Apart from the pictures, please restate every entry below exactly.
====== Exercise inputs
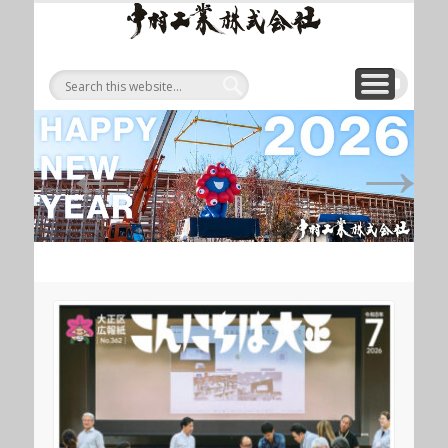
ワイ
ONLINE SHOP
WIREROPE
MODULIFT
CONTACT
CORPORATE
PRODUCT
ワイヤロープについて
「ロープくん」ECショップ
お問い合わせ
モジュリフト
会社概要
製品
ヤロ
ープ
等重
量物
←
→
吊り
上げ
製品
総合
サイ
ト 中
村工
業株
式会
社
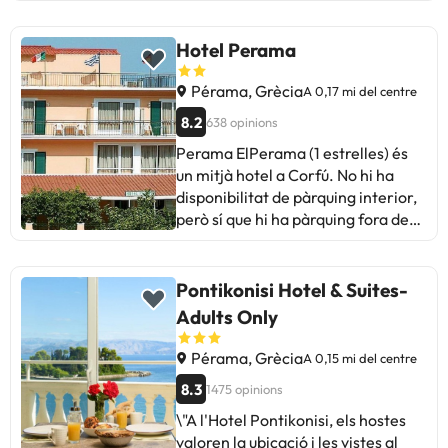
Hotel Perama
Pérama, Grècia
A 0,17 mi del centre
8.2
638 opinions
Perama ElPerama (1 estrelles) és
un mitjà hotel a Corfú. No hi ha
disponibilitat de pàrquing interior,
però sí que hi ha pàrquing fora de
l'hotel. L´hotel disposa d
´instal·lacions de restaurant.
Habitacions al Perama. Assecador
Pontikonisi Hotel & Suites-
de cabell disponible a cada
Adults Only
habitació. Les habitacions tenen
accés a internet disponible.
Pérama, Grècia
A 0,15 mi del centre
Informació d'oci. El Perama ofereix
8.3
1475 opinions
als hostes una seleccion d'activitats
i instal·lacions d'oci. L´hotel té una
\"A l'Hotel Pontikonisi, els hostes
piscina exterior.
valoren la ubicació i les vistes al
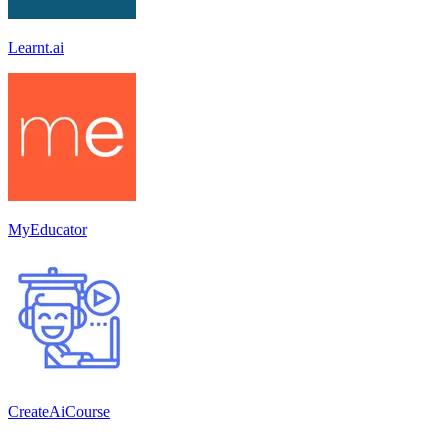
Learnt.ai
MyEducator
CreateAiCourse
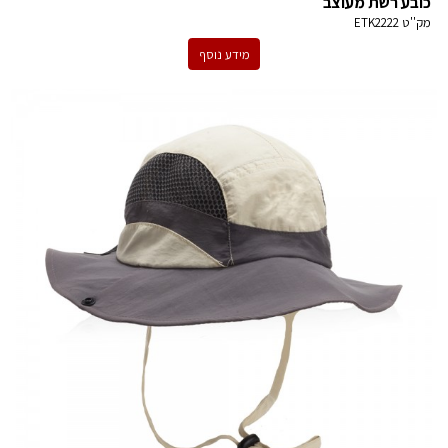
כובע רשת מעוצב
מק''ט
ETK2222
מידע נוסף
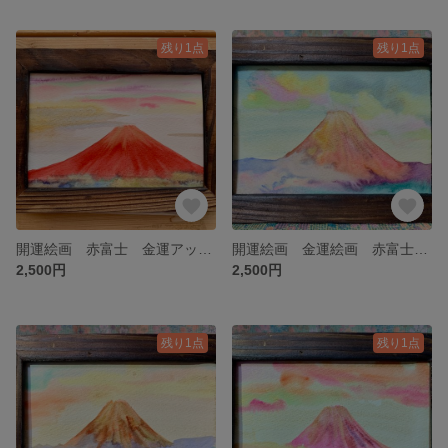
残り1点
残り1点
開運絵画 赤富士 金運アップ 子宝 風水 風水絵画 原画 ポストカード 富士山 冨士 年賀状 彩雲 虹 虹色 金運上昇 恋愛運 縁結び くじ運 宝くじ 富士山 水彩画 風景画
開運絵画 金運絵画 赤富士 虹 虹色 金運アップ 水彩画 金運アップグッズ 原画 ポストカード 商売繁盛 開運 富士山 風水 金運上昇 レインボー
2,500円
2,500円
残り1点
残り1点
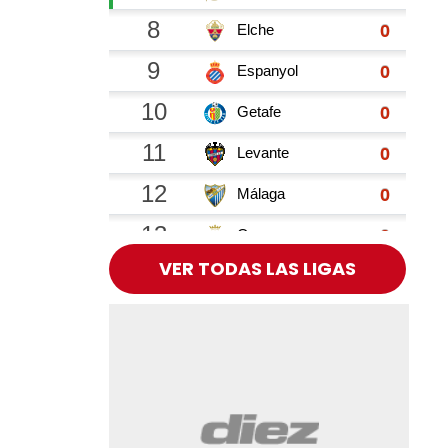
VER TODAS LAS LIGAS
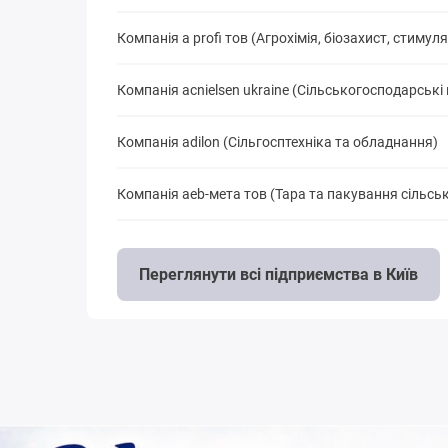
Компанія a profi тов (Агрохімія, біозахист, стимул
Компанія acnielsen ukraine (Сільськогосподарські
Компанія adilon (Сільгосптехніка та обладнання)
Компанія aeb-мета тов (Тара та пакування сільсь
Переглянути всі підприємства в Київ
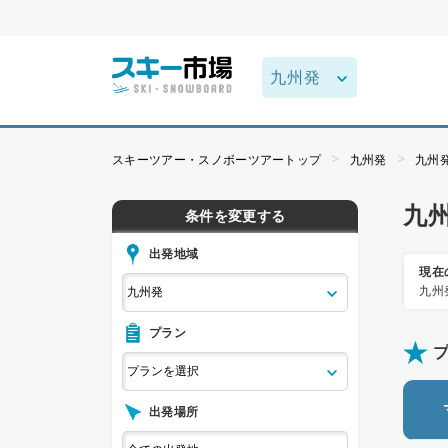
スキーツアー・スノボーツアートップ
九州発
九州
九
条件を変更する
出発地域
現在
九州
プラン
出発場所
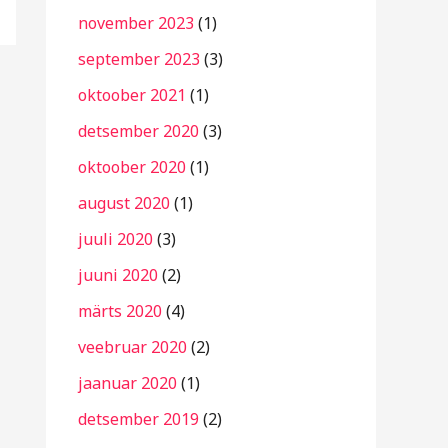
november 2023
(1)
september 2023
(3)
oktoober 2021
(1)
detsember 2020
(3)
oktoober 2020
(1)
august 2020
(1)
juuli 2020
(3)
juuni 2020
(2)
märts 2020
(4)
veebruar 2020
(2)
jaanuar 2020
(1)
detsember 2019
(2)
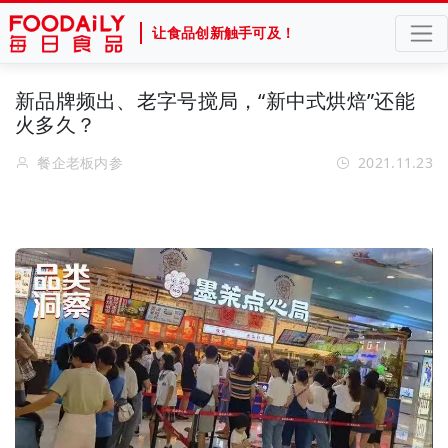
让食品创新触手可及！
新品牌频出、老字号搅局，“新中式烘焙”还能
火多久？
餐企老板内参
2021.11.23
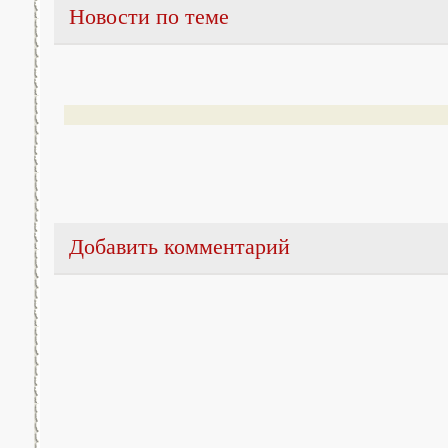
Новости по теме
Добавить комментарий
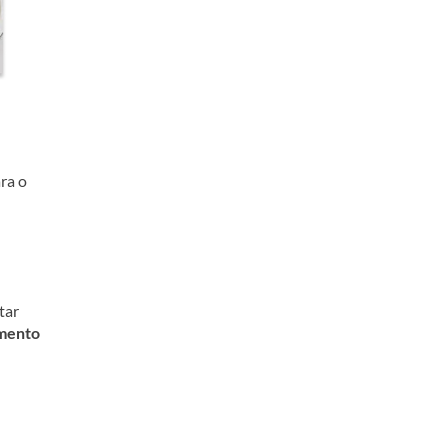
ra o
tar
mento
============
• [Answer to this exercise]:
ワイ
ONLINE SHOP
WIREROPE
MODULIFT
CONTACT
CORPORATE
PRODUCT
ワイヤロープについて
「ロープくん」ECショップ
お問い合わせ
モジュリフト
会社概要
製品
ヤロ
ープ
等重
量物
←
→
吊り
上げ
製品
総合
サイ
ト 中
村工
業株
式会
社
Hotel Perama
Pérama, Grècia
A 0,17 mi del centre
8.2
638 opinions
Perama ElPerama (1 estrelles) és
un mitjà hotel a Corfú. No hi ha
disponibilitat de pàrquing interior,
però sí que hi ha pàrquing fora de
l'hotel. L´hotel disposa d
´instal·lacions de restaurant.
Habitacions al Perama. Assecador
Pontikonisi Hotel & Suites-
de cabell disponible a cada
Adults Only
habitació. Les habitacions tenen
accés a internet disponible.
Pérama, Grècia
A 0,15 mi del centre
Informació d'oci. El Perama ofereix
8.3
1475 opinions
als hostes una seleccion d'activitats
i instal·lacions d'oci. L´hotel té una
\"A l'Hotel Pontikonisi, els hostes
piscina exterior.
valoren la ubicació i les vistes al
Learnt.ai
MyEducator
CreateAiCourse
כובע רשת מעוצב
מק''ט
ETK2222
מידע נוסף
残り1点
残り1点
開運絵画 赤富士 金運アップ 子宝 風水 風水絵画 原画 ポストカード 富士山 冨士 年賀状 彩雲 虹 虹色 金運上昇 恋愛運 縁結び くじ運 宝くじ 富士山 水彩画 風景画
開運絵画 金運絵画 赤富士 虹 虹色 金運アップ 水彩画 金運アップグッズ 原画 ポストカード 商売繁盛 開運 富士山 風水 金運上昇 レインボー
2,500円
2,500円
残り1点
残り1点
VER TODAS LAS LIGAS
Компанія a profi тов (Агрохімія, біозахист, стимул
Компанія acnielsen ukraine (Сільськогосподарські
Компанія adilon (Сільгосптехніка та обладнання)
Компанія aeb-мета тов (Тара та пакування сільсь
Переглянути всі підприємства в Київ
スキーツアー・スノボーツアートップ
九州発
九州
九
条件を変更する
出発地域
現在
九州
プラン
出発場所
november 2023
(1)
september 2023
(3)
oktoober 2021
(1)
detsember 2020
(3)
oktoober 2020
(1)
august 2020
(1)
juuli 2020
(3)
juuni 2020
(2)
märts 2020
(4)
veebruar 2020
(2)
jaanuar 2020
(1)
detsember 2019
(2)
让食品创新触手可及！
新品牌频出、老字号搅局，“新中式烘焙”还能
火多久？
餐企老板内参
2021.11.23
Новости по теме
Добавить комментарий
ra o
tar
mento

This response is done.